The camera-toting fans took those instructions to heart. They shot the band, they shot the fans, they shot their fellow camera operators. Four even took their cameras along on their bathroom breaks.

"I wasn't very jumpy," said Sharon Gruber, a 26-year-old fan from Bayside, Queens, who was sitting in the top-most row of the Garden. "I basically shot a lot of close-ups of the stage."

Then Mr. Yauch, Mr. Doran, assorted editors and others took over. The postproduction phase stretched more than a year as they waded through nearly 60 angles and about 100 hours of material. (The band supplemented the 50 camera-wielding fans with five friends who had digital video cameras and several high-quality cameras fixed on stage.)

Though one of Mr. Yauch's favorite concert films is "Pink Floyd: Live at Pompeii," "it's basically the antithesis of this movie," Mr. Yauch said with a laugh.

"Live at Pompeii," filmed in 1971 in a 2,000-year-old amphitheater devoid of fans, is filled with languid shots without a cut, some shots lasting five minutes. The longest cut in "Awesome" barely breaks a minute. Many shots clock in at less than a second. All told, the hour-and-a-half "Awesome" contains 6,732 edits.

ThinkFilm, the independent distributor behind films like "Murderball," picked up the movie last fall for a fee in the low seven figures. (The film will cost the Beastie Boys about $1.2 million when the sampling fees are added in; the band returned all the Hi-8 Sony cameras (a step above a typical camcorder) to the stores where they were bought, in some cases for a full refund.

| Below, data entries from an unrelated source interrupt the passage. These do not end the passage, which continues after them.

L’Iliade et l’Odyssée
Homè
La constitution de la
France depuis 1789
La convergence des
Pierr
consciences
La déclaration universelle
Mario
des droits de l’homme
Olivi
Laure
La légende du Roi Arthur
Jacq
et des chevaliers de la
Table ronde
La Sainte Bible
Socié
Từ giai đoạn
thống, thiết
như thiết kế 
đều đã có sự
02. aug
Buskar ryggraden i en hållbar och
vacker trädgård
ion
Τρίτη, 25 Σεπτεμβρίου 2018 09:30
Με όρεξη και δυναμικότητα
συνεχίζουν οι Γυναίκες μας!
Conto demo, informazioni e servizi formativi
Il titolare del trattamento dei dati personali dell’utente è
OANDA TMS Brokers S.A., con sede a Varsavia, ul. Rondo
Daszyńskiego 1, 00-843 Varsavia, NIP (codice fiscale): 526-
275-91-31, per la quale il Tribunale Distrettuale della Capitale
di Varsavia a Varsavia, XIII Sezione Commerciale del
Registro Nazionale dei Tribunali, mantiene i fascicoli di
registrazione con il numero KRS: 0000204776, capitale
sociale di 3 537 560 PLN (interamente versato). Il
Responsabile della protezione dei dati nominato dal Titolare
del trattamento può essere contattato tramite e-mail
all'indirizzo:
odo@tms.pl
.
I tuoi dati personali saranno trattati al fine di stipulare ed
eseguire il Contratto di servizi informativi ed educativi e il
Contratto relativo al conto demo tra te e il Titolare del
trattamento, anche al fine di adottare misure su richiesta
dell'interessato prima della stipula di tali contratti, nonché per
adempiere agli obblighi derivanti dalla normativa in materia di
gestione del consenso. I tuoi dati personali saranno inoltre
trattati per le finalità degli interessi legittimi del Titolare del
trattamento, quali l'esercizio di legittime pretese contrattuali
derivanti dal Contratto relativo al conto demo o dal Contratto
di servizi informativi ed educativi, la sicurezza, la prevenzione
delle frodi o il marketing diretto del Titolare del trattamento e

"I loved the notion that this was a film for the fans, by the fans," said Mark Urman, head of ThinkFilm's theatrical division.

The film will open on March 31 in 10 to 15 markets, including New York and Los Angeles; a DVD will be released about three months later. But to attract people who may not be hard-core Beastie Boys fans - the band's latest album, "Solid Gold Hits," has sold fewer than 140,000 copies since its release in November - ThinkFilm and the band are lining up other promotions.

At Sundance the Beastie Boys will be the headliners at a party next week being given by MySpace, the social-networking Web site, to celebrate the debut of its filmmaker-community site. And MySpace will hold a contest urging its members to create a video of one of two Beastie Boys songs, "Sabotage" and "Shake Your Rump."

MySpace, in its two years of existence, has allowed more than 660,000 aspiring bands and solo artists to upload their music to the site, where it can then be discovered by the site's nearly 50 million members and perhaps even by music labels. "We're trying the same thing for filmmakers - a platform for our users to express themselves creatively," said Chris DeWolfe, the company's chief executive.

Independent filmmakers will be able to put their films on the site, allowing users to stream and watch selected work at no charge and making it possible to network with other filmmakers. But while music label representatives regularly troll MySpace, it remains to be seen whether studio executives will follow suit and deviate from the typical way talent is discovered.

Still, movie executives understand the business is changing, and they may end up combing through what promises to be a virtual slush pile of submissions. "I don't rule it out," Mr. Urman of ThinkFilm said.